TEXAS-AUSTIN (US)—Solar cells may soon be much cheaper to produce thanks to nanoparticle “inks” that could potentially be painted onto buildings or rooftops to absorb sunlight.
Brian Korgel, a University of Texas at Austin chemical engineer, is hoping to cut solar cell manufacturing costs to one-tenth of their current price by replacing the standard process with a low-cost, nanomaterials solution. Korgel and his team showed proof-of-concept in a recent issue of Journal of the American Chemical Society.
Lowering the cost is “essentially what’s needed to make solar-cell technology and photovoltaics widely adopted,” Korgel says. “The sun provides a nearly unlimited energy resource, but existing solar-energy harvesting technologies are prohibitively expensive and cannot compete with fossil fuels.”
The inks could be printed using a roll-to-roll process on a plastic substrate or stainless steel. And the prospect of being able to paint the inks onto a rooftop or building is not far-fetched.
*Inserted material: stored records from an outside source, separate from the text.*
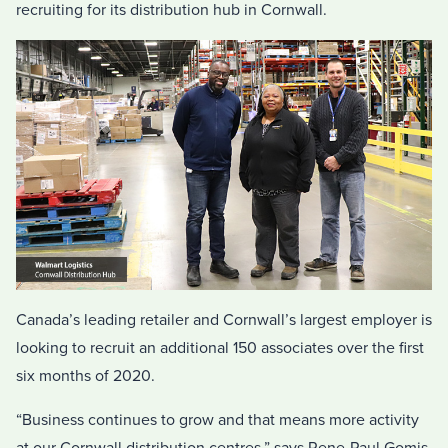
recruiting for its distribution hub in Cornwall.
Canada’s leading retailer and Cornwall’s largest employer is
looking to recruit an additional 150 associates over the first
six months of 2020.
“Business continues to grow and that means more activity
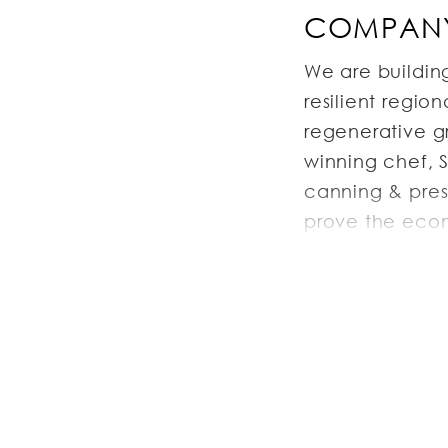
COMPANY
We are buildin
resilient regio
regenerative g
winning chef, 
canning & pres
prove the econo
replicable bus
local economy,
JOB DESC
The Executive P
production alo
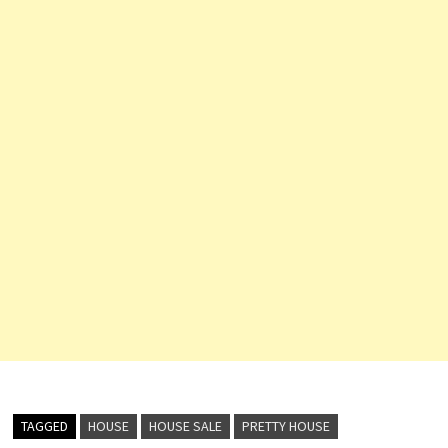
TAGGED
HOUSE
HOUSE SALE
PRETTY HOUSE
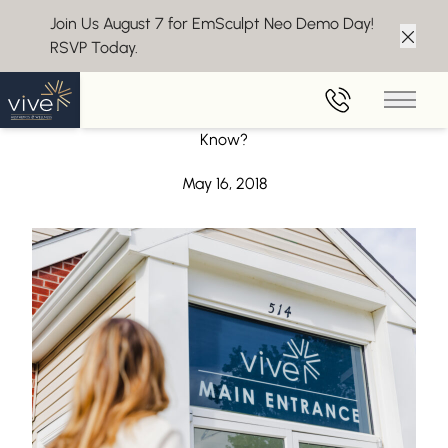
Join Us August 7 for EmSculpt Neo Demo Day!
RSVP Today.
Clos
Back to Blog
Main 
Dermaplaning Questions – What Would You Like to
Know?
May 16, 2018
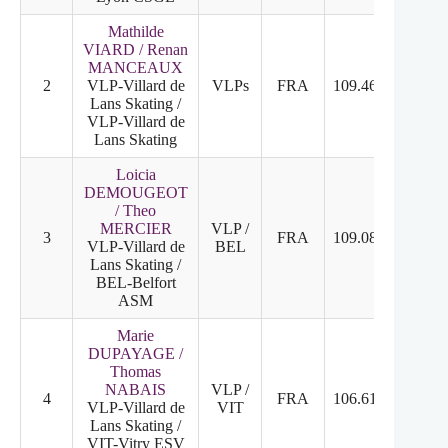
Mathilde
VIARD / Renan
MANCEAUX
2
VLP-Villard de
VLPs
FRA
109.46
2
2
Lans Skating /
VLP-Villard de
Lans Skating
Loicia
DEMOUGEOT
/ Theo
MERCIER
VLP /
3
FRA
109.08
3
3
VLP-Villard de
BEL
Lans Skating /
BEL-Belfort
ASM
Marie
DUPAYAGE /
Thomas
NABAIS
VLP /
4
FRA
106.61
4
4
VLP-Villard de
VIT
Lans Skating /
VIT-Vitry ESV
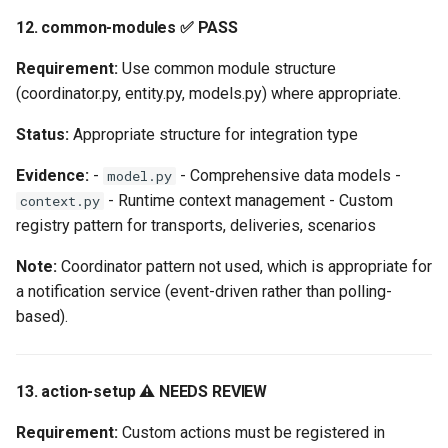
12. common-modules ✅ PASS
Requirement:
Use common module structure
(coordinator.py, entity.py, models.py) where appropriate.
Status:
Appropriate structure for integration type
Evidence:
-
- Comprehensive data models -
model.py
- Runtime context management - Custom
context.py
registry pattern for transports, deliveries, scenarios
Note:
Coordinator pattern not used, which is appropriate for
a notification service (event-driven rather than polling-
based).
13. action-setup ⚠️ NEEDS REVIEW
Requirement:
Custom actions must be registered in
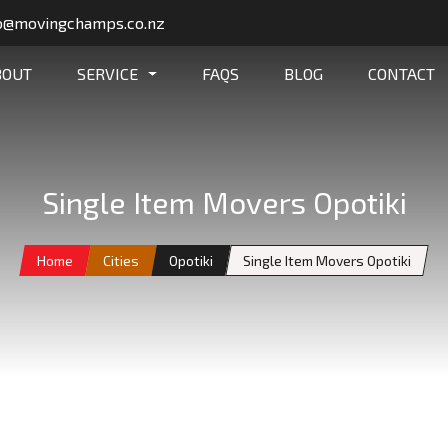
o@movingchamps.co.nz
BOUT
SERVICE
FAQS
BLOG
CONTACT
Single Item Movers Opotiki
Home
Cities
Opotiki
Single Item Movers Opotiki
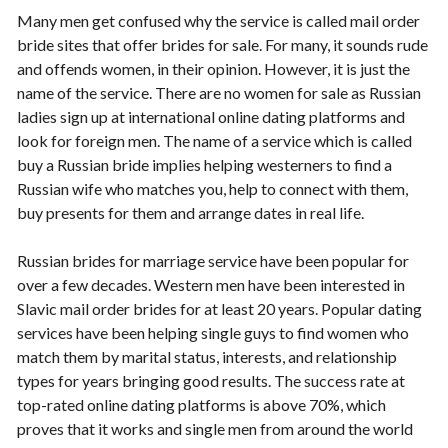
Many men get confused why the service is called mail order
bride sites that offer brides for sale. For many, it sounds rude
and offends women, in their opinion. However, it is just the
name of the service. There are no women for sale as Russian
ladies sign up at international online dating platforms and
look for foreign men. The name of a service which is called
buy a Russian bride implies helping westerners to find a
Russian wife who matches you, help to connect with them,
buy presents for them and arrange dates in real life.
Russian brides for marriage service have been popular for
over a few decades. Western men have been interested in
Slavic mail order brides for at least 20 years. Popular dating
services have been helping single guys to find women who
match them by marital status, interests, and relationship
types for years bringing good results. The success rate at
top-rated online dating platforms is above 70%, which
proves that it works and single men from around the world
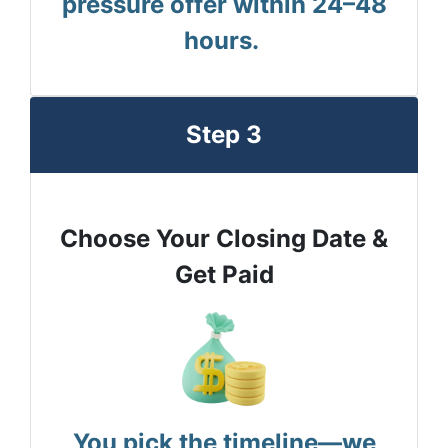
pressure offer within 24–48
hours.
Step 3
Choose Your Closing Date &
Get Paid
You pick the timeline—we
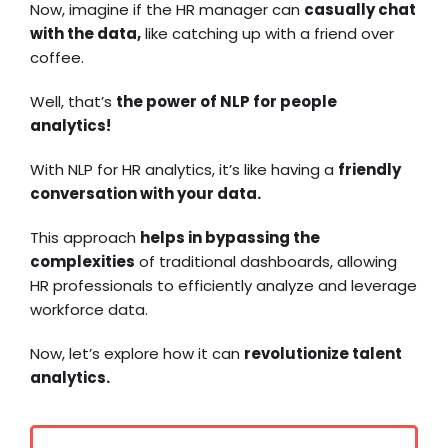
Now, imagine if the HR manager can
casually chat
with the data,
like catching up with a friend over
coffee.
Well, that’s
the power of NLP for people
analytics!
With NLP for HR analytics, it’s like having a
friendly
conversation with your data.
This approach
helps in bypassing the
complexities
of traditional dashboards, allowing
HR professionals to efficiently analyze and leverage
workforce data.
Now, let’s explore how it can
revolutionize talent
analytics.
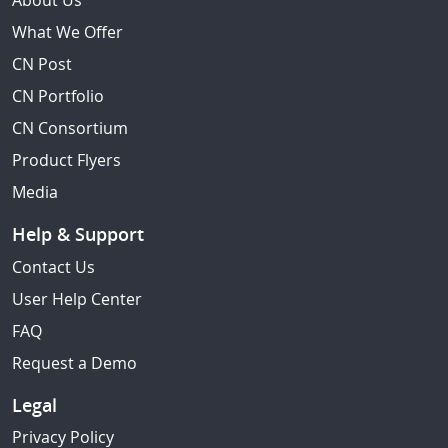
About Us
What We Offer
CN Post
CN Portfolio
CN Consortium
Product Flyers
Media
Help & Support
Contact Us
User Help Center
FAQ
Request a Demo
Legal
Privacy Policy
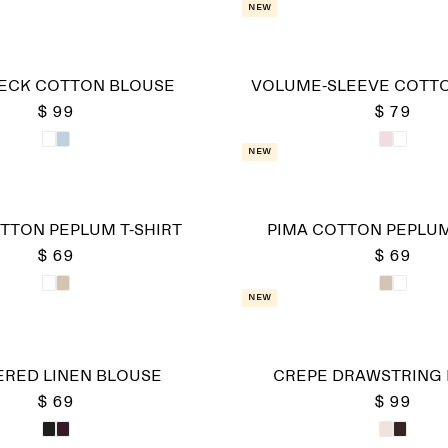
New
ECK COTTON BLOUSE
VOLUME-SLEEVE COTT
$ 99
$ 79
New
TTON PEPLUM T-SHIRT
PIMA COTTON PEPLUM
$ 69
$ 69
New
RED LINEN BLOUSE
CREPE DRAWSTRING
$ 69
$ 99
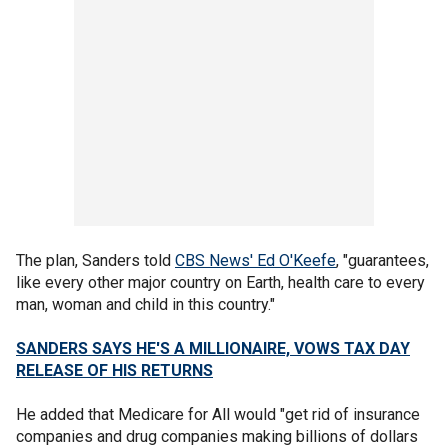
The plan, Sanders told
CBS News' Ed O'Keefe
, "guarantees,
like every other major country on Earth, health care to every
man, woman and child in this country."
SANDERS SAYS HE'S A MILLIONAIRE, VOWS TAX DAY
RELEASE OF HIS RETURNS
He added that Medicare for All would "get rid of insurance
companies and drug companies making billions of dollars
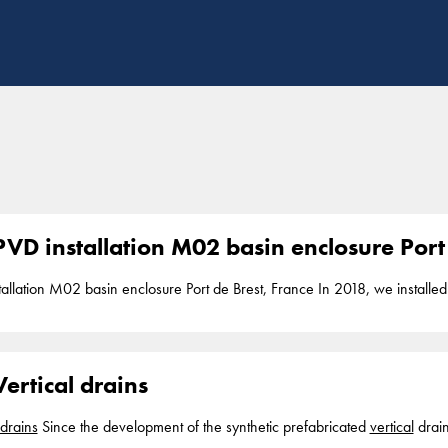
VD installation M02 basin enclosure Port 
PVD installation M02 basin enclosure Port de
n installation depth up to 17 below seabed. PVD installation is part of our segmen
ertical drains
drains
Since the development of the synthetic prefabricated
vertical
drain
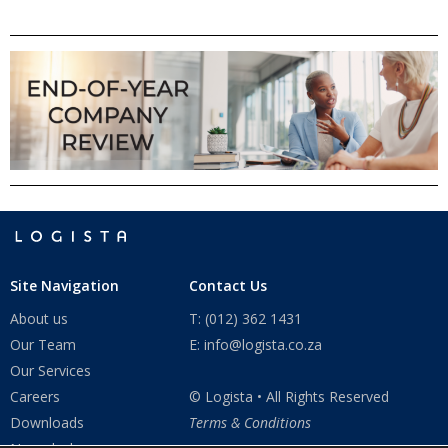
Site Navigation
Contact Us
About us
T: (012) 362 1431
Our Team
E: info@logista.co.za
Our Services
Careers
© Logista • All Rights Reserved
Downloads
Terms & Conditions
“You’d have to paint the light-absorbing material and a few other layers as well,” Korgel says. “This is one step in the direction towards paintable solar cells.”
Korgel uses the light-absorbing nanomaterials, which are 10,000 times thinner than a strand of hair, because their microscopic size allows for new physical properties that can help enable higher-efficiency devices.
In 2002, he cofounded a company that produces inks using silicon as the basis. Korgel and his team now are using copper indium gallium selenide, or CIGS, which is both cheaper and benign in terms of environmental impact.
“CIGS has some potential advantages over silicon,” Korgel explains. “It’s a direct band gap semiconductor, which means that you need much less material to make a solar cell, and that’s one of the biggest potential advantages.”
His team has developed solar-cell prototypes with efficiencies at 1 percent—although, the goal is about 10 percent.
“If we get to 10 percent, then there’s real potential for commercialization,” Korgel says. “If it works, I think you could see it being used in three to five years.”
He also says the inks, which are semitransparent, could help realize the prospect of having windows that double as solar cells. Korgel says his work has attracted the interest of industrial partners.
Funding for the research comes from the National Science Foundation, the Welch Foundation, and the Air Force Research Laboratory.